Saved data entries
*** Block opens ***

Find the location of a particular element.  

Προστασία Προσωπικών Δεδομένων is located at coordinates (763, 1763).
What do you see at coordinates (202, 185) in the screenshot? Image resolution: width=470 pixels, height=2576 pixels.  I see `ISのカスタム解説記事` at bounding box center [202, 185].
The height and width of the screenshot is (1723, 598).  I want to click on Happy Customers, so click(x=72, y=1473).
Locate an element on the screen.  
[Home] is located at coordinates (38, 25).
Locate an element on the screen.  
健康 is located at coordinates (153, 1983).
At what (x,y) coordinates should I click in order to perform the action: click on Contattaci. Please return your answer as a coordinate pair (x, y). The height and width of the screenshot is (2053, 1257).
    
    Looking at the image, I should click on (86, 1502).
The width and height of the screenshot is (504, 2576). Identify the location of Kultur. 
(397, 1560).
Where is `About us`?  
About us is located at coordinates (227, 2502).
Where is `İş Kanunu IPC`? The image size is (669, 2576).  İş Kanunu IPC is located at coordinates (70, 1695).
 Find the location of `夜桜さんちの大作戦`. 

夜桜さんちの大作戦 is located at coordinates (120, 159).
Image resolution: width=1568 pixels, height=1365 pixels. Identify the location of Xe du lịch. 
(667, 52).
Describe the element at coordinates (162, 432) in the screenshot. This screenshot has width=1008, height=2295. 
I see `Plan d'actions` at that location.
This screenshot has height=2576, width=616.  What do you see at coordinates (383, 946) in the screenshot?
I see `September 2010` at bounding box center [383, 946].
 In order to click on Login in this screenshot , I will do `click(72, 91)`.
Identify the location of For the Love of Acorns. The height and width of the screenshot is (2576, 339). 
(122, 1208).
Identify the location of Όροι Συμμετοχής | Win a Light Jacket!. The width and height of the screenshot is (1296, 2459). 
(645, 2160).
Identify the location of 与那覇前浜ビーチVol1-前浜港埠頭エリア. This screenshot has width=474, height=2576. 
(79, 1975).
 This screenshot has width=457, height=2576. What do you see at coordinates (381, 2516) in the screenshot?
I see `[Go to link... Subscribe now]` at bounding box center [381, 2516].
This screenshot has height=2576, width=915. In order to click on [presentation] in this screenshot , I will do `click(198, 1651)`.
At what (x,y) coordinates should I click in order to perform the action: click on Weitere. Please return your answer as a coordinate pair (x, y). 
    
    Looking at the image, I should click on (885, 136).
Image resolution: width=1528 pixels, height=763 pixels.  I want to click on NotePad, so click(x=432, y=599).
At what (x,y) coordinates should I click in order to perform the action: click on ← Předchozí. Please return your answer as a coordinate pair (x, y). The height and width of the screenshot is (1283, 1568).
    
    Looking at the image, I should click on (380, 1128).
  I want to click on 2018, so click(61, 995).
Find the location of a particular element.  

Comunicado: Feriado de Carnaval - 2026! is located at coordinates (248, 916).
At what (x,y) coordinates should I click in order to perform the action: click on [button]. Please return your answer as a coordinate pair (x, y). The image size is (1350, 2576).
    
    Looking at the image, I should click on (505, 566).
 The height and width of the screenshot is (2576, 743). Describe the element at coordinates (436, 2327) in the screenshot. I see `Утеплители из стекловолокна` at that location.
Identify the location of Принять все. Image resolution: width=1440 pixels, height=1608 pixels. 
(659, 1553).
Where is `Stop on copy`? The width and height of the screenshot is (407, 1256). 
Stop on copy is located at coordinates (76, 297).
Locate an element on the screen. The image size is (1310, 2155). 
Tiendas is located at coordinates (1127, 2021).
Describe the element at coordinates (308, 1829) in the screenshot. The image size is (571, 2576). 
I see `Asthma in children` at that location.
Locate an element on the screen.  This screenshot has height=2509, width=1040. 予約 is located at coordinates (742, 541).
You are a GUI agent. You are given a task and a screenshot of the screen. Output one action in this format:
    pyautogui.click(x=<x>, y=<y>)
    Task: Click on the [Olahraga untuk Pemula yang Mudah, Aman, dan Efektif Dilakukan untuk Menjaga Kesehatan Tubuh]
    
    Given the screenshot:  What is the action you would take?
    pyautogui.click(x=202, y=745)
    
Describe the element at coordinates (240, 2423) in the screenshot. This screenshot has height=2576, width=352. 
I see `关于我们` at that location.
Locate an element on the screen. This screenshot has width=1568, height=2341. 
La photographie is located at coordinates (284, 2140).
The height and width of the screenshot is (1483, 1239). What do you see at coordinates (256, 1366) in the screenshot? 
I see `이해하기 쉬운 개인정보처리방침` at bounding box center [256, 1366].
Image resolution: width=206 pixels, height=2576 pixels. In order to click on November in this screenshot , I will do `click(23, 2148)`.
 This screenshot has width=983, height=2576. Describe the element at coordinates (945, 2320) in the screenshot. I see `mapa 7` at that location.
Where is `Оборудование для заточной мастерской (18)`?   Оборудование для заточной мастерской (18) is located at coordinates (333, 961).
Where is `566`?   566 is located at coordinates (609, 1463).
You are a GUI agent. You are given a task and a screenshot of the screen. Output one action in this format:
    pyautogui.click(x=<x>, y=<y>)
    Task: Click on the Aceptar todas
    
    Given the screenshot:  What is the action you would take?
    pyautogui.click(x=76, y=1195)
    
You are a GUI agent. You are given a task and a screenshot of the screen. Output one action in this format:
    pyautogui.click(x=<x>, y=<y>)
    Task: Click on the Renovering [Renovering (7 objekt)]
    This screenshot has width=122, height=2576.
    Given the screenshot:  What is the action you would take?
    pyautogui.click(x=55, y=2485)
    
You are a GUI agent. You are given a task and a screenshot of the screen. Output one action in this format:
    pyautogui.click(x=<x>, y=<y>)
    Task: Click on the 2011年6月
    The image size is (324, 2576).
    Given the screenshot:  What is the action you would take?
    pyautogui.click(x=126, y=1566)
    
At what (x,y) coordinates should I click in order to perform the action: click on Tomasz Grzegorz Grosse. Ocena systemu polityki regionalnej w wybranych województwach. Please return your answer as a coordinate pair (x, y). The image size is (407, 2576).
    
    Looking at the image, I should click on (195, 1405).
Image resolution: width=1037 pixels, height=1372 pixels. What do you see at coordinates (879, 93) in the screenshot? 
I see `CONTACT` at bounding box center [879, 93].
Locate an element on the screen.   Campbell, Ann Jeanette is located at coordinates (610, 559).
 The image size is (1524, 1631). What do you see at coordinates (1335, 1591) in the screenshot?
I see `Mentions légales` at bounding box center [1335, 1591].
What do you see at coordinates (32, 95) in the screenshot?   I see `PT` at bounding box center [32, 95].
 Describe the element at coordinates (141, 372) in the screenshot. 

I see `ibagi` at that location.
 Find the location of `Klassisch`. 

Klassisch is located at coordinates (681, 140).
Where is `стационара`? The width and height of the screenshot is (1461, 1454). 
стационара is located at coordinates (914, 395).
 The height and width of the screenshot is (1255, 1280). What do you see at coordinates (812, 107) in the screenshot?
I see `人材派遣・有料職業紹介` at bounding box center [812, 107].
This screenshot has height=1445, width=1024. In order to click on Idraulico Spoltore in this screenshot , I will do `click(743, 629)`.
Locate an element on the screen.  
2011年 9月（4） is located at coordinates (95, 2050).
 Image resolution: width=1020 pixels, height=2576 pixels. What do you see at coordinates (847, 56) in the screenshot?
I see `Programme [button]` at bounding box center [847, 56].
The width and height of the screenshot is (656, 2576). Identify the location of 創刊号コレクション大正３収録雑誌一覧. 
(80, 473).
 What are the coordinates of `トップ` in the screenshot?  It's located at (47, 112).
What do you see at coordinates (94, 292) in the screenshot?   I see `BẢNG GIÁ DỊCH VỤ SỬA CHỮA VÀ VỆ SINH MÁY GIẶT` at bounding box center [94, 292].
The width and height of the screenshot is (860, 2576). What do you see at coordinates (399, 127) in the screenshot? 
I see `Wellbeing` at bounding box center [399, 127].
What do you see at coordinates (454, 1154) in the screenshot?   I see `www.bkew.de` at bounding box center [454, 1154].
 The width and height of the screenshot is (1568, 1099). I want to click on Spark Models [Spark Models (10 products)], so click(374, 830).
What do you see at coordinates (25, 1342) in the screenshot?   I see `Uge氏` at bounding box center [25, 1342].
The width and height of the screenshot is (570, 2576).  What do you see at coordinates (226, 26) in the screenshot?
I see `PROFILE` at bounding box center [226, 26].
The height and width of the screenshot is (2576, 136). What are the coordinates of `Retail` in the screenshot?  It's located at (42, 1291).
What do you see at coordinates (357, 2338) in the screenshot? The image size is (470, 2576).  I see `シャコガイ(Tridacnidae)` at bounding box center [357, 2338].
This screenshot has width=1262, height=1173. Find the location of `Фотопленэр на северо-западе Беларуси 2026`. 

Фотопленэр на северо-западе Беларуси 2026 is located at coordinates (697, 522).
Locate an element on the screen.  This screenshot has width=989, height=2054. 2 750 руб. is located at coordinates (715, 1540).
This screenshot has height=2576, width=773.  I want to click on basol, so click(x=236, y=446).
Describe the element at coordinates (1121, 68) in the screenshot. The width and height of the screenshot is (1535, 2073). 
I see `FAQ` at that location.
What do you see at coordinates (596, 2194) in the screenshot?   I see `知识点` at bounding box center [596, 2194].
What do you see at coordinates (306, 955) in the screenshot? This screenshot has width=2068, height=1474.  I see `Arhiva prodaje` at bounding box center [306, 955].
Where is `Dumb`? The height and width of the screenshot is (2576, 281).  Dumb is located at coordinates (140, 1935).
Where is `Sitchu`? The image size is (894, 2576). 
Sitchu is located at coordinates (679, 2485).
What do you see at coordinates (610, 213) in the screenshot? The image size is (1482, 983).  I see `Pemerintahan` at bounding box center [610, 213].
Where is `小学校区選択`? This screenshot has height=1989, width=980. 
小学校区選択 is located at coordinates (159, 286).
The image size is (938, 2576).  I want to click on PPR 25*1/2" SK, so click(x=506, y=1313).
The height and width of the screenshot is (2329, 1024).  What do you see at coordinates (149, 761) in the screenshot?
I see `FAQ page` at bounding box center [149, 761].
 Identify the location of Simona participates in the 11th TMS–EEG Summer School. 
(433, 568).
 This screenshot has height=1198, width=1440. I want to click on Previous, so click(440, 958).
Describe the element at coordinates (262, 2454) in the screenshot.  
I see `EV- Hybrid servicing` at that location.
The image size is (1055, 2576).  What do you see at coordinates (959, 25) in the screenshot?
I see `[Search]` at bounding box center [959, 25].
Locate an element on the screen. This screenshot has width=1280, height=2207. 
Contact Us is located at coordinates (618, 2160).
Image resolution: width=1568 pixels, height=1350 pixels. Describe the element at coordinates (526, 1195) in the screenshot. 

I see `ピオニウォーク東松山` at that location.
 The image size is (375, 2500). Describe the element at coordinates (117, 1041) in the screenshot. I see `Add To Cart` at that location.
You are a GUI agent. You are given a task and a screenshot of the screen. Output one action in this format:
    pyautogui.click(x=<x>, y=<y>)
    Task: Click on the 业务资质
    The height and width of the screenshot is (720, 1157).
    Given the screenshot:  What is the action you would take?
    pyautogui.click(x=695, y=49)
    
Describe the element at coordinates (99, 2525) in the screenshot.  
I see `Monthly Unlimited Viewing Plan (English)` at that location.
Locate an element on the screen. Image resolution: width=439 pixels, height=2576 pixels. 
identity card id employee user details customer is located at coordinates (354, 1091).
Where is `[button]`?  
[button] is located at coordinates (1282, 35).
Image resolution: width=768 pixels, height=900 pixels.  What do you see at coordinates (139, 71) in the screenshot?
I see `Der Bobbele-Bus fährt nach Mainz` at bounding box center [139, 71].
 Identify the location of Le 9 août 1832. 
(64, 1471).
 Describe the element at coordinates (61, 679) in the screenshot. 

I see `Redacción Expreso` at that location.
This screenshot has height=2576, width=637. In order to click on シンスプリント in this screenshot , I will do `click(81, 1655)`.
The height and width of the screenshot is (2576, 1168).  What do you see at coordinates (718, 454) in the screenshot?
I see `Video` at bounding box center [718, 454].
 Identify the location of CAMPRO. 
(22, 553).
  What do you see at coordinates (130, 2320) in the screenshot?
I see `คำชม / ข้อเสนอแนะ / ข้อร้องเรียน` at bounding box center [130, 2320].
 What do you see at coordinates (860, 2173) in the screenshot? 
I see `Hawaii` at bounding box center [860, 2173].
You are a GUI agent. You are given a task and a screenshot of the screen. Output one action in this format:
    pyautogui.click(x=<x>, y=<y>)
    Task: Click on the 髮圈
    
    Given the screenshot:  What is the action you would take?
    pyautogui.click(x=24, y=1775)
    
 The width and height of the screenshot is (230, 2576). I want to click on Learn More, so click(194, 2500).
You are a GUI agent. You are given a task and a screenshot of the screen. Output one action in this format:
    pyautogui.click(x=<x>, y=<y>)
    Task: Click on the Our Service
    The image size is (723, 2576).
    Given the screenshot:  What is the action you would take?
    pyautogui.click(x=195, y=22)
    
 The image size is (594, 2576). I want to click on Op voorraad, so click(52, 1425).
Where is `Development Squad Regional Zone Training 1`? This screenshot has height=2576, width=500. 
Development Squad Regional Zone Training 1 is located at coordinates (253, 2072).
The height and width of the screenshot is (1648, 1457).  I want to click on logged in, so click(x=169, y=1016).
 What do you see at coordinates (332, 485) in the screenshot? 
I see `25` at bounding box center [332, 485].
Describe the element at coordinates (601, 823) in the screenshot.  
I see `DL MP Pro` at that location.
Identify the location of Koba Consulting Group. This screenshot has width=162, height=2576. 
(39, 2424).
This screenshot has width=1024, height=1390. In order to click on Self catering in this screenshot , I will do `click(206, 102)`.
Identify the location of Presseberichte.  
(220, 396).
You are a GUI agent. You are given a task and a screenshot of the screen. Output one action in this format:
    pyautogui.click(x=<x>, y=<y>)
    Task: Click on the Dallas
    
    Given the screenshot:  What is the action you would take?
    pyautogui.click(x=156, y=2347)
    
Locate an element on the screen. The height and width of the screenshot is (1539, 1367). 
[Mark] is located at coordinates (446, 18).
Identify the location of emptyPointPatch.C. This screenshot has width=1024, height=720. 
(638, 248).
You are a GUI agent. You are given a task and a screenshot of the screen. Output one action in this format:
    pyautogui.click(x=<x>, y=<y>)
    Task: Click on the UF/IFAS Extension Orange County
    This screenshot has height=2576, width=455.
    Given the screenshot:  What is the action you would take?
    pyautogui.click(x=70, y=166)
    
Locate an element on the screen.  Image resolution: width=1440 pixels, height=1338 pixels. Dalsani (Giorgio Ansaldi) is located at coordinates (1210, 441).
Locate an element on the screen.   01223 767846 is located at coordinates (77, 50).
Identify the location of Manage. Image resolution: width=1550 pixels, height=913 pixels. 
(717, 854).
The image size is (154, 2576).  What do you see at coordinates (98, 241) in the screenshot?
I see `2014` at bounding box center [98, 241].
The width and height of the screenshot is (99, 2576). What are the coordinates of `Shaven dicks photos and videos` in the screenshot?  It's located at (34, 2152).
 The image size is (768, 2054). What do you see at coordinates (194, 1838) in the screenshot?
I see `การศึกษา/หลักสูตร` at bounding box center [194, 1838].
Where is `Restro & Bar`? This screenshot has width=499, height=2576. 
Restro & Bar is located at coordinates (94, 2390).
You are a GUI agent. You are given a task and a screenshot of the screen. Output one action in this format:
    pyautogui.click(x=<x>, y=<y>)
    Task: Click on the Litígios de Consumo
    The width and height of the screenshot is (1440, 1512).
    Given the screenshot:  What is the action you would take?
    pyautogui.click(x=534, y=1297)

*** Block closes ***

Transcribe only, please, the lines from the first line of the records through the line with "The height and width of the screenshot is (1723, 598).". Both of those lines are included.

Find the location of a particular element.  

Προστασία Προσωπικών Δεδομένων is located at coordinates (763, 1763).
What do you see at coordinates (202, 185) in the screenshot? Image resolution: width=470 pixels, height=2576 pixels.  I see `ISのカスタム解説記事` at bounding box center [202, 185].
The height and width of the screenshot is (1723, 598).  I want to click on Happy Customers, so click(x=72, y=1473).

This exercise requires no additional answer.